Fiscal Education for everyone.
I was tagged by Terry Shay(twitter @tjshay) for the worst job meme that taught you a lesson for your current career. I begged off on my responsibility to complete by still being up to my eyeballs in teaching at this date in June. Well an unexpected field trip has alleviated some of my duties today and I have a moment to complete the task.
Here is the original question: Looking back on your life, what was the “worst job” you ever had that ironically helped prepare you to one day become an educator?

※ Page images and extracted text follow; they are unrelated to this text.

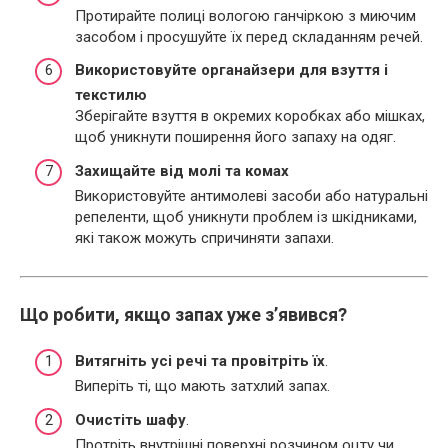
Протирайте полиці вологою ганчіркою з миючим
засобом і просушуйте їх перед складанням речей.
Використовуйте органайзери для взуття і
текстилю
Зберігайте взуття в окремих коробках або мішках,
щоб уникнути поширення його запаху на одяг.
Захищайте від молі та комах
Використовуйте антимолеві засоби або натуральні
репеленти, щоб уникнути проблем із шкідниками,
які також можуть спричиняти запахи.
Що робити, якщо запах уже з’явився?
Витягніть усі речі та провітріть їх
.
Виперіть ті, що мають затхлий запах.
Очистіть шафу
.
Протріть внутрішні поверхні розчином оцту чи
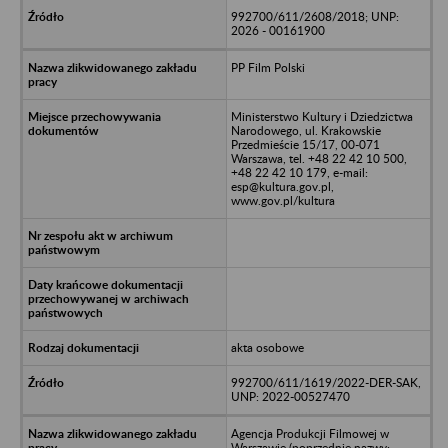
992700/611/2608/2018; UNP:
2026 - 00161900
PP Film Polski
Ministerstwo Kultury i Dziedzictwa
Narodowego, ul. Krakowskie
Przedmieście 15/17, 00-071
Warszawa, tel. +48 22 42 10 500,
+48 22 42 10 179, e-mail:
esp@kultura.gov.pl,
www.gov.pl/kultura
akta osobowe
992700/611/1619/2022-DER-SAK,
UNP: 2022-00527470
Agencja Produkcji Filmowej w
Warszawie (poprzednie nazwy:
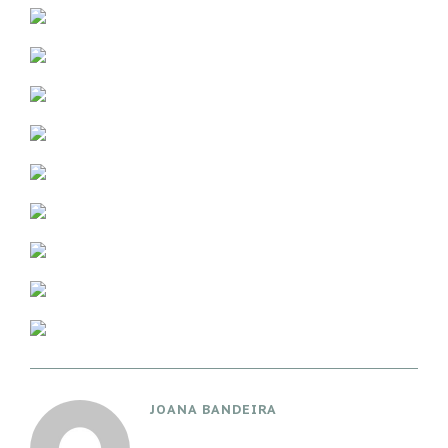
JOANA BANDEIRA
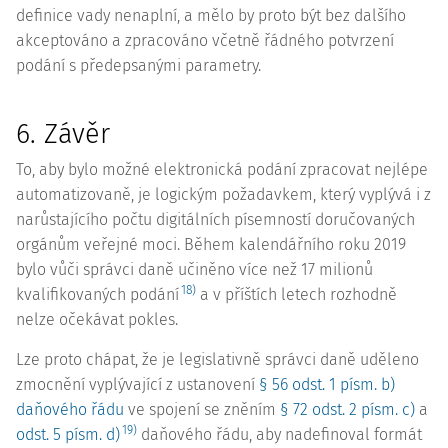
definice vady nenaplní, a mělo by proto být bez dalšího
akceptováno a zpracováno včetně řádného potvrzení
podání s předepsanými parametry.
6. Závěr
To, aby bylo možné elektronická podání zpracovat nejlépe
automatizovaně, je logickým požadavkem, který vyplývá i z
narůstajícího počtu digitálních písemností doručovaných
orgánům veřejné moci. Během kalendářního roku 2019
bylo vůči správci daně učiněno více než 17 milionů
18)
kvalifikovaných podání
a v příštích letech rozhodně
nelze očekávat pokles.
Lze proto chápat, že je legislativně správci daně uděleno
zmocnění vyplývající z ustanovení
§ 56 odst. 1 písm. b)
daňového řádu
ve spojení se zněním
§ 72 odst. 2 písm. c)
a
19)
odst. 5 písm. d)
daňového řádu, aby nadefinoval formát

I am sure no one would see this coming in a million years. No, it was not the gig as Assistant Director/Arts and Crafts person for 4, 5 and 6 year olds at a Summer Recreation Program in my town.(hours of gluing and painting stuff to ‘pre-assembly’ for tiny hands to finish-beat working Burger King like most of my friends) Nor was it the job as Dance Instructor at the same sleep away camp I attended as an adolescent in the Adirondacks. (It was fun at 14- it was outrageous at 18!I always suspected the staff had wayyyy more fun after hours.)
The job that really affected how I view my professional responsibilities as a paying JOB was the short stint I did as a temp at Chemical Bank on Long Island. I was assigned the collections department. I got to see the reality of debt from the financial institution end of it. Talk about depressing. There were sections of collectors who worked in three areas.
Join me on the Dantesque tour of credit hell:
The first group was the 30 day arena. These people called you obviously if you had missed a payment on your house, car, boat, credit card, loan whatever after a short period. I am sure they heard lots of “Oops! Did that not get sent on time- I am so sorry.”
Then you moved into the 60 day collectors. These people were less forgiving on the phone and made frequent follow up calls daily. It is hard to plead ignorance to them. They don’t buy it.
The last group was the doomed 90 day collectors. I felt sadness just walking near this area to deliver their mail. These people were about to foreclose on houses, repo cars or boats and come take what was rightfully the bank’s property.
What did I learn here in this office environment?
- I hate cubicles. I could never work in such a divided substructure(Claustrophobia aside…..)
- It was mind-numbing work to do menial tasks all day like answer the phone and sort other people’s paper(even if I was the best alphabetizer the temp agency had ever seen)
- DEBT is a horrible thing- and even the well intentioned can find themselves in a bad place financially and FAST.
Teaching for many of us is often described as a passion, a calling, a reason for being. Yet let’s not forget it is also our work, our job, our livelihood. It is the way we make our means to support ourselves financially. It is a responsibility of ours to be ever vigil of our fiscal well being. Money smarts is the lesson I learned to let me be an educator who did not have to worry about how to pay my student loans.We all know they don’t teach that in teacher prep programs.